If you go to Wyndham Rewards and your profile. Click on Preferences and there is a drop down for Amtrak Guest Rewards. I am not sure if you can transfer current points without calling, but you can set it up for future points to be direct with Amtrak. I have it that way.


----------



## JayPea (Jun 25, 2013)

June the Coach Rider said:


> If you go to Wyndham Rewards and your profile. Click on Preferences and there is a drop down for Amtrak Guest Rewards. I am not sure if you can transfer current points without calling, but you can set it up for future points to be direct with Amtrak. I have it that way.


I have my Wyndham Rewards points set up this way too. I have noticed they are very prompt about posting, too.


----------



## SereneFury (Jun 25, 2013)

I. Love. You!


----------



## SereneFury (Jun 25, 2013)

And just out of sheer curiosity, anyone have the Amtrak credit card?


----------



## June the Coach Rider (Jun 25, 2013)

JayPea said:


> June the Coach Rider said:
> 
> 
> > If you go to Wyndham Rewards and your profile. Click on Preferences and there is a drop down for Amtrak Guest Rewards. I am not sure if you can transfer current points without calling, but you can set it up for future points to be direct with Amtrak. I have it that way.
> ...


Yes, I got my most recent before I was even home on the return train trip. I just signed up for the summer double points and will be staying with Wyndham in Portland and Seattle.


----------



## June the Coach Rider (Jun 25, 2013)

SereneFury said:


> And just out of sheer curiosity, anyone have the Amtrak credit card?


nope, I don't use credit cards, just debit card with the visa logo. If I don't have the cash I don't get it. Plus terrible credit since being unemployed and now disabled.


----------



## JayPea (Jun 25, 2013)

I have the Amtrak Guest Rewards Mastercard and use it for everything I can.


----------



## trainman74 (Jun 25, 2013)

SereneFury said:


> And just out of sheer curiosity, anyone have the Amtrak credit card?
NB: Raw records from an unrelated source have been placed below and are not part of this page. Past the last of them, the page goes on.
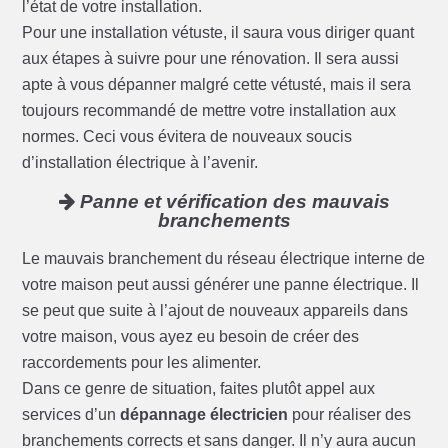
l’état de votre installation.
Pour une installation vétuste, il saura vous diriger quant
aux étapes à suivre pour une rénovation. Il sera aussi
apte à vous dépanner malgré cette vétusté, mais il sera
toujours recommandé de mettre votre installation aux
normes. Ceci vous évitera de nouveaux soucis
d’installation électrique à l’avenir.
Panne et vérification des mauvais
branchements
Le mauvais branchement du réseau électrique interne de
votre maison peut aussi générer une panne électrique. Il
se peut que suite à l’ajout de nouveaux appareils dans
votre maison, vous ayez eu besoin de créer des
raccordements pour les alimenter.
Dans ce genre de situation, faites plutôt appel aux
services d’un
dépannage électricien
pour réaliser des
branchements corrects et sans danger. Il n’y aura aucun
I think lots of people on this board do. It's a good deal -- no annual fee, having it means that your AGR points will never expire, _and_ you get a 5% rebate on point redemptions for Amtrak travel (so, for example, a 2-zone roomette trip will effectively cost 19,000 points instead of 20,000).


----------



## Train Rider (Jun 27, 2013)

You won't get Wyndham points if you make the reservation through Priceline or other third-party site running a special. Always make the reservation through the Wyndham site if you want the Amtrak points.


----------